In Goa’s quieter talukas, far from the tourist postcards of beaches and palm trees, the word “cancer” is often spoken in hushed tones. For many families, it is not just an illness. It is a shadow that creeps into the home, bringing with it fear, secrecy, and silence. The diagnosis is heavy enough. The stigma that follows can be crushing.
In these communities, people often avoid talking about cancer, even to neighbours they trust. Families hide diagnoses, fearing whispers in the market or judgments from relatives. Patients carry the burden alone, their pain unspoken. In some villages, early symptoms are brushed off as weakness or old age until the disease is too advanced for treatment to work.
It is here, in this charged silence, that three Community Health Officers are quietly dismantling the fear and replacing it with something else knowledge, trust, and the promise of a different ending.
Apoorva Pandharinath Asolkar works out of the sub-centre in Pissurlem, under CHC Valpoi. Before the training, she says, she knew only pieces of the picture. “We were unaware of how to manage cancer patients in the community, especially those in pain. We did not know the measures that could ease their symptoms or improve their quality of life.”
The Cancer Care Bharat Survivorship Training Program, conducted by ECHO India with the Directorate of Health Services, changed that. In a few months, Apoorva went from hesitant to confident. She could now speak fluently about risk factors, prevention, early signs, and treatment. She learned palliative care, patient-centred approaches, and holistic methods of support.
Her new skills were quickly tested. In her catchment area was a breast cancer survivor whose husband resisted acknowledging her illness. “He would mock us when we brought it up. He did not want others to know,” she recalls. Through months of conversations, she gained his trust. Now, the woman comes for regular check-ups. In a community where stigma runs deep, that shift is nothing short of radical.
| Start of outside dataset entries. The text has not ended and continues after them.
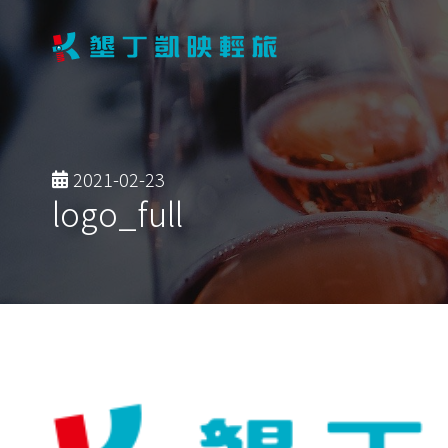
2021-02-23
logo_full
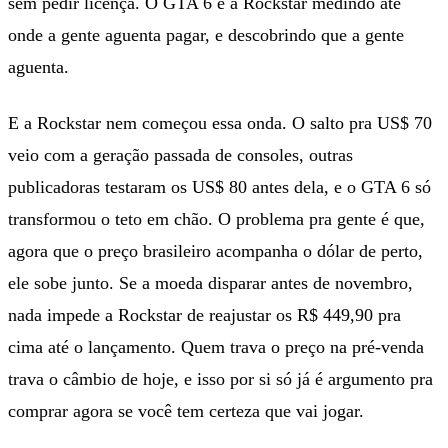
sem pedir licença. O GTA 6 é a Rockstar medindo até
onde a gente aguenta pagar, e descobrindo que a gente
aguenta.
E a Rockstar nem começou essa onda. O salto pra US$ 70
veio com a geração passada de consoles, outras
publicadoras testaram os US$ 80 antes dela, e o GTA 6 só
transformou o teto em chão. O problema pra gente é que,
agora que o preço brasileiro acompanha o dólar de perto,
ele sobe junto. Se a moeda disparar antes de novembro,
nada impede a Rockstar de reajustar os R$ 449,90 pra
cima até o lançamento. Quem trava o preço na pré-venda
trava o câmbio de hoje, e isso por si só já é argumento pra
comprar agora se você tem certeza que vai jogar.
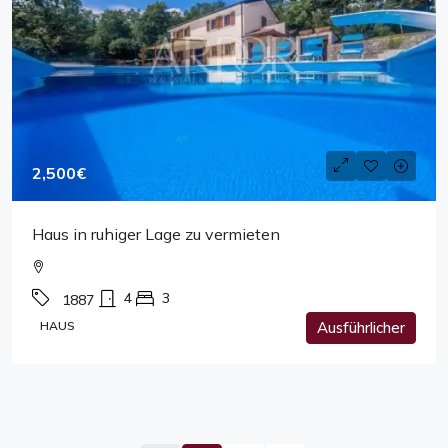
2,500€
Haus in ruhiger Lage zu vermieten
4
3
1887
HAUS
Ausführlicher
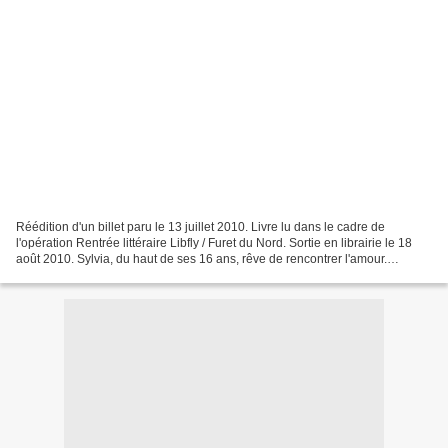
Réédition d'un billet paru le 13 juillet 2010. Livre lu dans le cadre de
l'opération Rentrée littéraire Libfly / Furet du Nord. Sortie en librairie le 18
août 2010. Sylvia, du haut de ses 16 ans, rêve de rencontrer l'amour.
Leandro s'enfonce dans une...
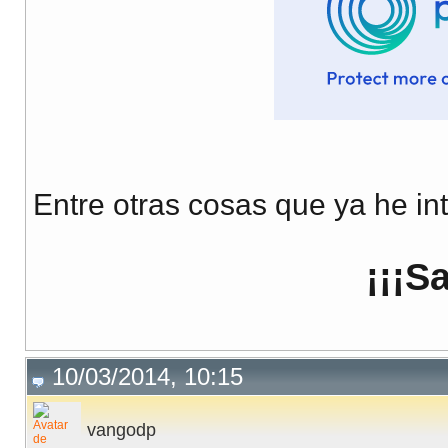
Entre otras cosas que ya he int
¡¡¡S
10/03/2014, 10:15
vangodp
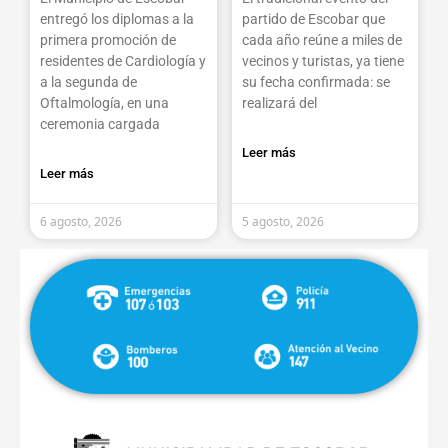
entregó los diplomas a la
partido de Escobar que
primera promoción de
cada año reúne a miles de
residentes de Cardiología y
vecinos y turistas, ya tiene
a la segunda de
su fecha confirmada: se
Oftalmología, en una
realizará del
ceremonia cargada
Leer más
Leer más
6 agosto, 2026
5 agosto, 2026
Jesma Oliveira, from the sub-centre in St. Jose de Areal under PHC Curtorim, remembers her starting point even more starkly. “Before the program, I only knew about breast and cervical cancer. Now I can identify early signs of many others,” she says. She has learned to see the danger in what once seemed minor unexplained fatigue, small lumps, and persistent sores.
The training’s interactive sessions and case discussions helped her connect the dots between medical theory and real-world practice. Now, every patient is a chance for early detection. “I screen everyone I can. I talk about lifestyle changes, tobacco cessation, the importance of prompt treatment. Minor symptoms are often early warnings. We cannot ignore them anymore.”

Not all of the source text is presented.